Ook maakt Avilova gebruik van verschillende vertalingen en kiest voor woorden die ‘resoneren in haar bewustzijn’. Waar de Nieuwe Bijbelvertaling Jezus laat zeggen: ‘het Koninkrijk van God ligt binnen uw bereik’ geeft zij de voorkeur aan de Herziene Statenvertaling: ‘het Koninkrijk van God is binnen in u’. Deze keuze is exemplarisch voor haar verstaan van Jezus’ woorden.

Boeiend is hoe ze bij haar lezing van het Evangelie komt tot de essentie.

  1. Een eerste, ruwe selectie van teksten die haar aanspreken.
  2. Een nadere selectie van teksten die dieper binnenkomen.
  3. De essentiële selectie van die paar teksten die ze als het wezen van het Evangelie ervaart.

De opgenomen selectie van teksten uit de vier Bijbelse evangeliën en dat van Thomas geven een inspirerend beeld van haar werkwijze.

Als kern van Jezus’ woorden wijst Avilova het Grote Gebod van de liefde aan.
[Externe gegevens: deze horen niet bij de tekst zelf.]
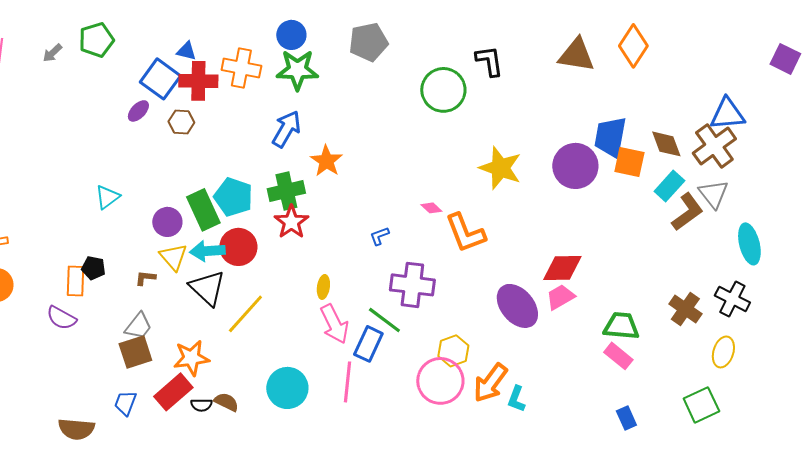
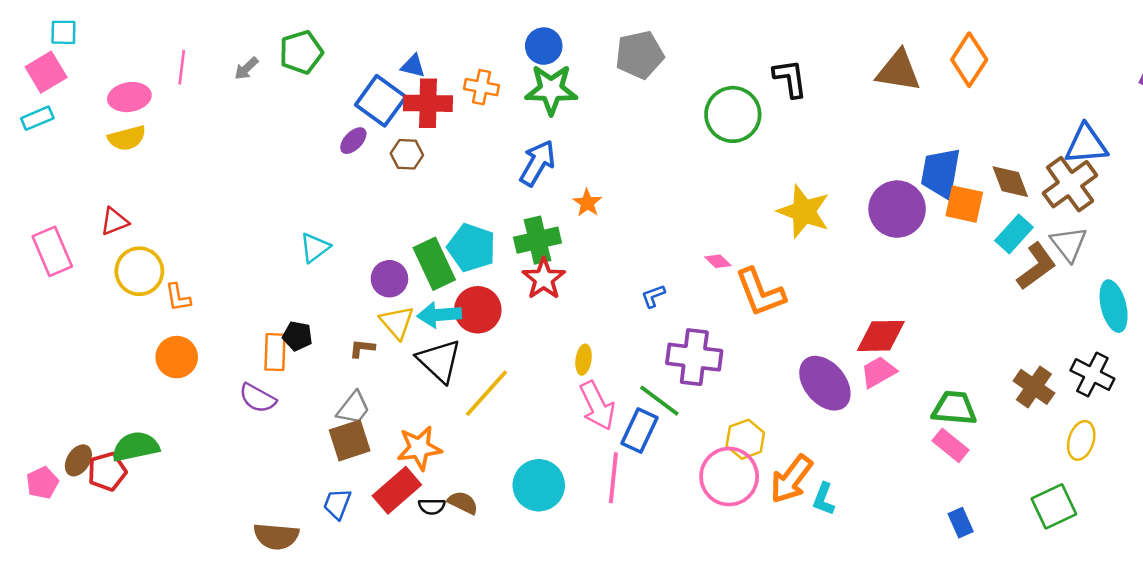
orange cross: (241, 68) -> (482, 87), size x0.7
orange star: (326, 161) -> (587, 203), size x0.7

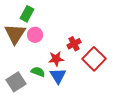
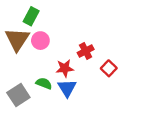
red square: (94, 59) -> (109, 68), size x0.6

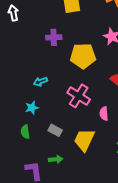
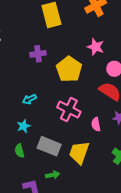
yellow pentagon: (83, 56) -> (69, 69), turned -30
gray rectangle: (55, 130) -> (49, 146), size x1.6

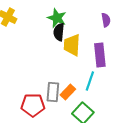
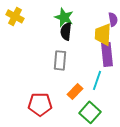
yellow trapezoid: (72, 45) -> (103, 34), moved
gray rectangle: (53, 92) -> (60, 60), moved

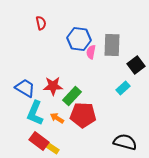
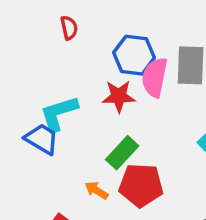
pink semicircle: (91, 52) -> (155, 77), size x1.6
red star: (53, 86) -> (119, 96), moved
cyan L-shape: (35, 113) -> (59, 113), moved, turned 50

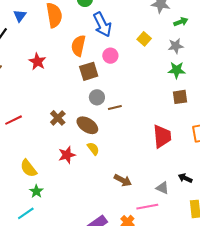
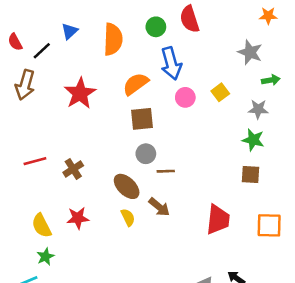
orange semicircle: (78, 46) -> (136, 84), turned 30
pink circle: (110, 56) -> (185, 97), moved
red star: (37, 61) -> (80, 93), size x1.4
brown cross: (58, 118) -> (73, 169), moved
red star: (67, 155) -> (78, 218), moved
brown arrow: (123, 180) -> (159, 207), moved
Dat mag weinig verrassend lijken maar zoals in het hele boek laat ze ook deze woorden doordringen tot in de haarvaten van haar bewustzijn en existentie: wat valt er te zeggen over liefde wanneer je getraumatiseerd bent door het geweld van een psychisch gestoorde man? Het overkwam een vriendin van haar en Avilova worstelt liever met deze vraag dan dat ze vervalt tot een goedkoop antwoord.

Een minpunt is dat Avilova het antagonistische spreken van Johannes over Jezus ‘en de Joden’, dat voor zoveel ellende gezorgd heeft, zonder commentaar overneemt. Zo vertelt ze dat het offeren in het jodendom tot de belangrijkste godsdienstige handelingen behoorde, maar dat voor Jezus iets anders op de eerste plaats kwam: ‘Overdenk eens goed wat dit wil zeggen: ‘Barmhartigheid wil ik, geen offers’’.  Ze vermeldt echter niet dat deze visie op het offer reeds lang vóór Jezus en binnen het jodendom geformuleerd was.

Wanneer deze omissie in een volgende druk wordt rechtgezet, zal ik dit warme en oprecht geschreven boek nog meer dan ik nu al doe, van harte aanbevelen. Aan seculieren die menen dat de Bijbel hen toch niets te zeggen heeft. Aan gelovigen die menen toch al te weten wat het Oude Boek hen zegt. Aan iedereen die oprecht werk maakt van de grote vragen van het leven.